Genau 1502 Patienten warteten Ende September auf eine Organspende. Aber nur bei 105 verstorbenen Personen durften Mediziner in dieser Zeit Organe entnehmen – und konnten dadurch 331 Transplantationen durchführen. Das sind die neusten, erschreckenden Zahlen der Stiftung Swisstransplant.
Wenn auch nicht alle Verstorbenen als Organspender in Frage kommen: Der Bedarf könnte problemlos gedeckt werden. Denn jedes Jahr sterben rund 65’000 Personen in der Schweiz. Besonders die Aussichten für herzkranke Patienten haben sich rasant verschlechtert. Allein in dieser Kategorie ist die Warteliste von Ende März bis Ende September von 224 auf 507 Personen angestiegen.
«Unser Ziel ist Leben retten»
Junge Unternehmerinnen und Unternehmer, die sich in der Bewegung Jeune Chambre Internationale Riviera (JCI) zusammengeschlossen haben, lancierten deshalb heute Morgen eine Volksinitiative. Künftig sollen alle Personen, die sich nicht explizit weigern, zum Spender werden. Die Organspende «beruht auf dem Grundsatz der vermuteten Zustimmung», heisst es im Initiativtext.

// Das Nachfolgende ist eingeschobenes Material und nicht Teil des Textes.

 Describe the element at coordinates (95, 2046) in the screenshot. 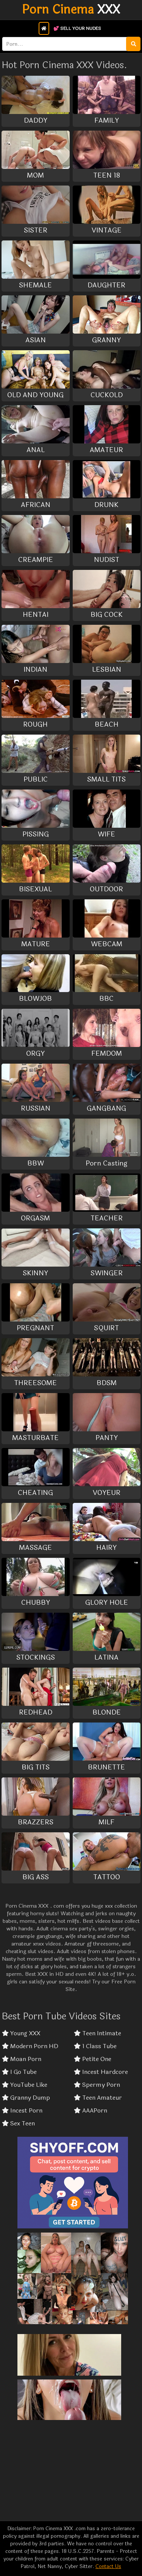

I see `1 Class Tube` at that location.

Derzeit benötigen Organspender in der Schweiz eine Organspendekarte und erklären so ihre Zustimmung zur Entnahme von Organen gegenüber Familienangehörigen. Diesen Grundsatz wollen die Initianten also umkehren. «Unser Ziel ist es, Leben zu retten», sagt Julien Cattin, Präsident der Initiative. Die Entscheidung der betroffenen Person solle besser respektiert werden.

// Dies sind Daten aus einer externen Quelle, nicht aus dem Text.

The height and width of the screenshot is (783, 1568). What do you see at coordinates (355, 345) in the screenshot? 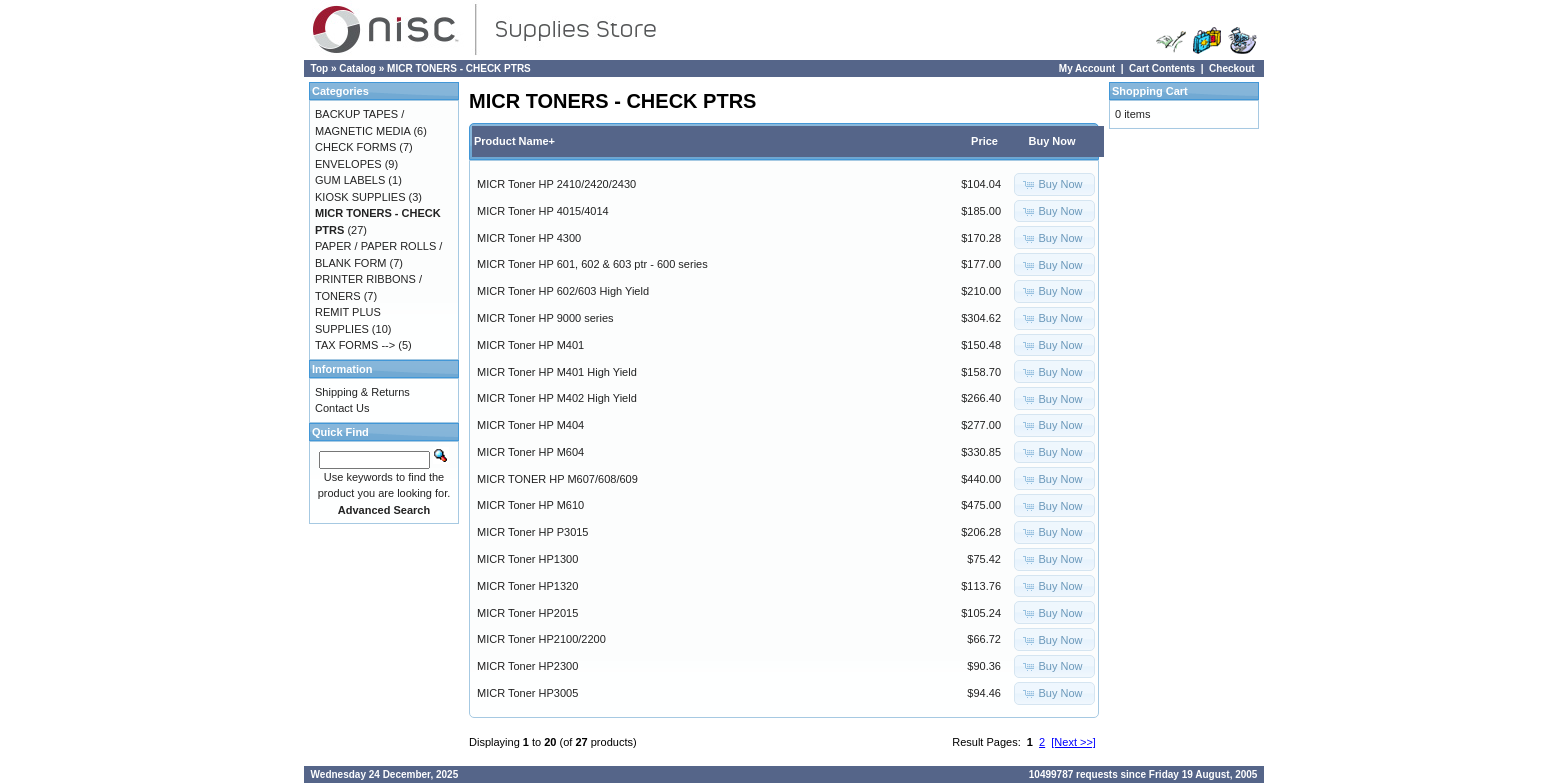
I see `TAX FORMS -->` at bounding box center [355, 345].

Spenden-Register soll Klarheit schaffen
Konkret wollen die Initianten erreichen, dass sich die Schweizer in einem Spenden-Register eintragen, ob sie ihre Organe spenden wollen oder nicht. Wer dies nicht tut, wird als möglicher Spender betrachtet. Cattin versicherte aber, dass die Angehörigen in jedem Fall ihr Veto einlegen könnten. Es werde immer ein Gespräch mit der Familie und den Angehörigen geben.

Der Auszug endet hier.